What happens when a custom rule is updated in AWS Config? Do I need to take any action in Audit Manager?

For rule updates within your AWS environment

If you update a custom rule within your AWS environment, no action is needed in Audit Manager. Audit Manager detects and handles the rule updates as described in the following table. Audit Manager doesn't notify you when a rule update is detected.

Scenario What Audit Manager does What you need to do

A custom rule is updated in your instance of AWS Config.

Audit Manager continues to report findings for that rule using the updated rule definition.
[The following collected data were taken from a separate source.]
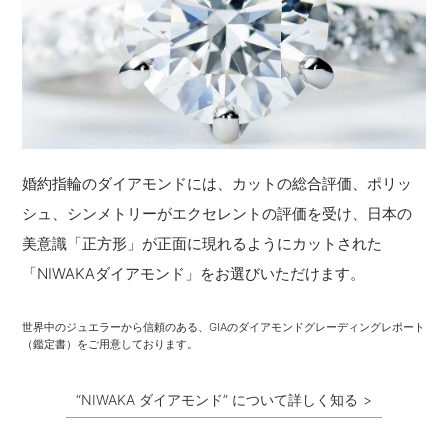
婚約指輪のダイアモンドには、カットの総合評価、ポリッ
シュ、シンメトリーがエクセレントの評価を受け、日本の
美意識「正方形」が正面に現れるようにカットされた
「NIWAKAダイアモンド」をお選びいただけます。
世界中のジュエラーから信頼のある、GIAのダイアモンドグレーディングレポート
（鑑定書）をご用意しております。
“NIWAKA ダイアモンド” について詳しく知る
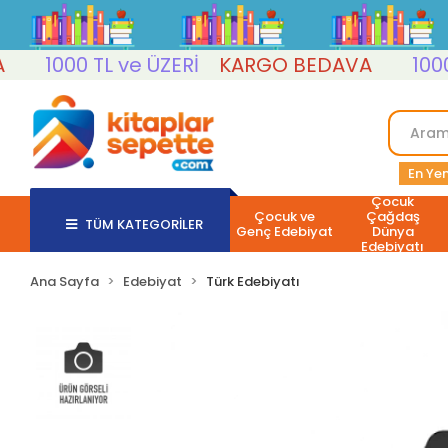
1000 TL ve ÜZERİ
KARGO BEDAVA
1000 TL
En Yen
Çocuk
Çocuk ve
Çağdaş
TÜM KATEGORİLER
Genç Edebiyat
Dünya
Edebiyatı
Ana Sayfa
Edebiyat
Türk Edebiyatı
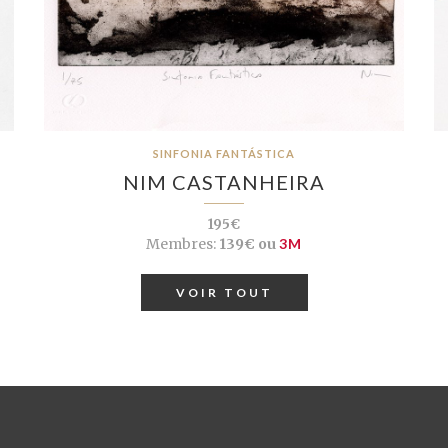
SINFONIA FANTÁSTICA
NIM CASTANHEIRA
195€
Membres:
139€ ou
3M
VOIR TOUT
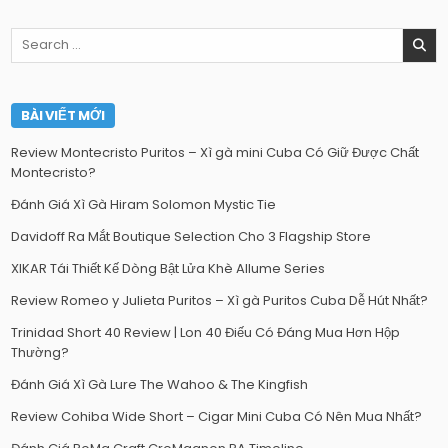
Search
for:
BÀI VIẾT MỚI
Review Montecristo Puritos – Xì gà mini Cuba Có Giữ Được Chất
Montecristo?
Đánh Giá Xì Gà Hiram Solomon Mystic Tie
Davidoff Ra Mắt Boutique Selection Cho 3 Flagship Store
XIKAR Tái Thiết Kế Dòng Bật Lửa Khè Allume Series
Review Romeo y Julieta Puritos – Xì gà Puritos Cuba Dễ Hút Nhất?
Trinidad Short 40 Review | Lon 40 Điếu Có Đáng Mua Hơn Hộp
Thường?
Đánh Giá Xì Gà Lure The Wahoo & The Kingfish
Review Cohiba Wide Short – Cigar Mini Cuba Có Nên Mua Nhất?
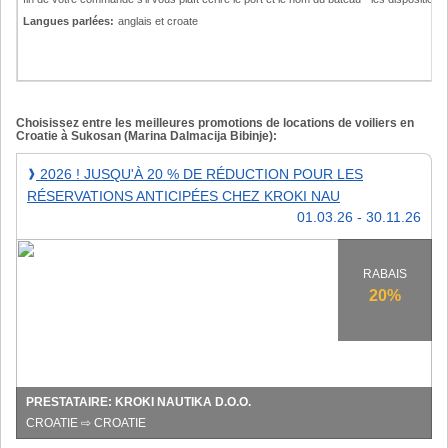
Langues parlées:
anglais et croate
Choisissez entre les meilleures promotions de locations de voiliers en
Croatie à Sukosan (Marina Dalmacija Bibinje):
2026
2026 ! JUSQU'À 20 % DE RÉDUCTION POUR LES
❱
!
RÉSERVATIONS ANTICIPÉES CHEZ KROKI NAU
Jusqu'à
01.03.26 - 30.11.26
20
%
de
RABAIS
réduction
20%
pour
les
réservations
anticipées
chez
PRESTATAIRE: KROKI NAUTIKA D.O.O.
Kroki
CROATIE ⇨ CROATIE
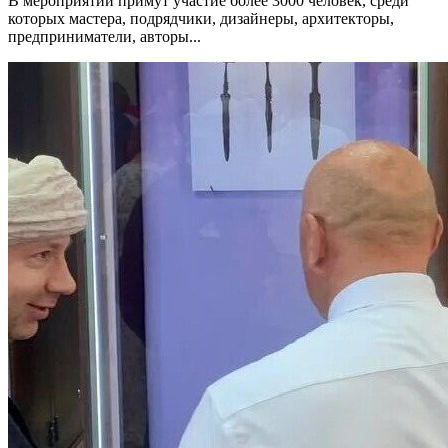
В мероприятии примут участие более 3000 человек, среди
которых мастера, подрядчики, дизайнеры, архитекторы,
предприниматели, авторы...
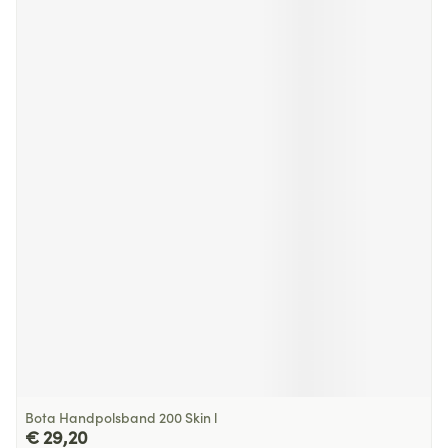
Bota Handpolsband 200 Skin l
€ 29,20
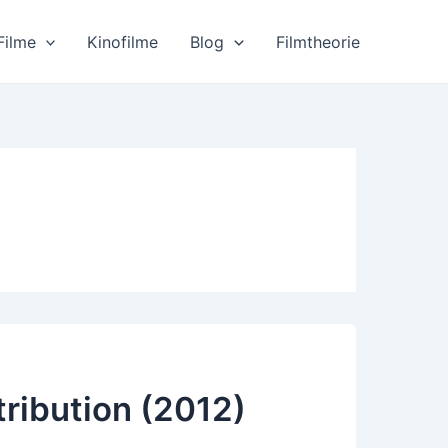
Filme
Kinofilme
Blog
Filmtheorie
tribution (2012)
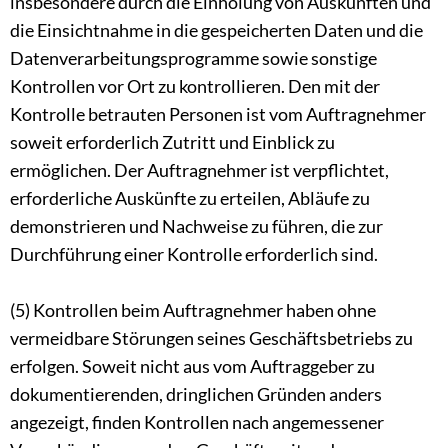
insbesondere durch die Einholung von Auskünften und
die Einsichtnahme in die gespeicherten Daten und die
Datenverarbeitungsprogramme sowie sonstige
Kontrollen vor Ort zu kontrollieren. Den mit der
Kontrolle betrauten Personen ist vom Auftragnehmer
soweit erforderlich Zutritt und Einblick zu
ermöglichen. Der Auftragnehmer ist verpflichtet,
erforderliche Auskünfte zu erteilen, Abläufe zu
demonstrieren und Nachweise zu führen, die zur
Durchführung einer Kontrolle erforderlich sind.
(5) Kontrollen beim Auftragnehmer haben ohne
vermeidbare Störungen seines Geschäftsbetriebs zu
erfolgen. Soweit nicht aus vom Auftraggeber zu
dokumentierenden, dringlichen Gründen anders
angezeigt, finden Kontrollen nach angemessener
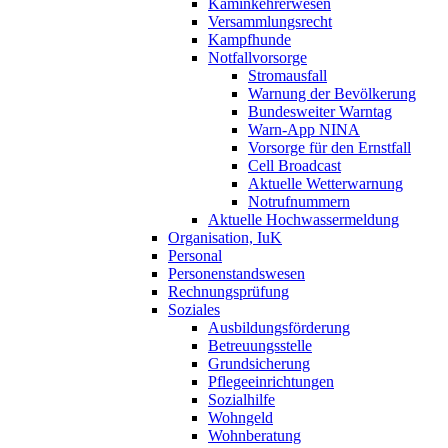
Kaminkehrerwesen
Versammlungsrecht
Kampfhunde
Notfallvorsorge
Stromausfall
Warnung der Bevölkerung
Bundesweiter Warntag
Warn-App NINA
Vorsorge für den Ernstfall
Cell Broadcast
Aktuelle Wetterwarnung
Notrufnummern
Aktuelle Hochwassermeldung
Organisation, IuK
Personal
Personenstandswesen
Rechnungsprüfung
Soziales
Ausbildungsförderung
Betreuungsstelle
Grundsicherung
Pflegeeinrichtungen
Sozialhilfe
Wohngeld
Wohnberatung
No action is needed.

A custom rule is deleted in your instance of AWS Config.

Audit Manager stops reporting findings for the deleted rule.

No action is needed.

If you want to, you can edit the custom controls that used the deleted rule as a data source mapping. Doing so helps to clean up your data source settings by removing the deleted rule. Otherwise, the deleted rule name remains as an unused data source mapping.

For rule updates outside your AWS environment

If a custom rule is updated outside of your AWS environment, Audit Manager doesn’t detect the rule update. This is something to consider if you use shared custom frameworks. This is because, in this scenario, the sender and the recipient each work in separate AWS environments. The following table provides recommended actions for this scenario.

Your role Scenario Recommended action

Sender

  • You shared a framework that uses custom rules as a data source mapping.

  • After you shared the framework, you updated or deleted one of those rules in AWS Config.

Let the recipient know about your update. That way, they can apply the same update and stay in sync with the latest rule definition.
Recipient
  • You accepted a shared framework that uses custom rules as a data source mapping.

  • After you recreated the custom rules in your instance of AWS Config, the sender updated or deleted one of those rules.

Make the corresponding rule update in your own instance of AWS Config.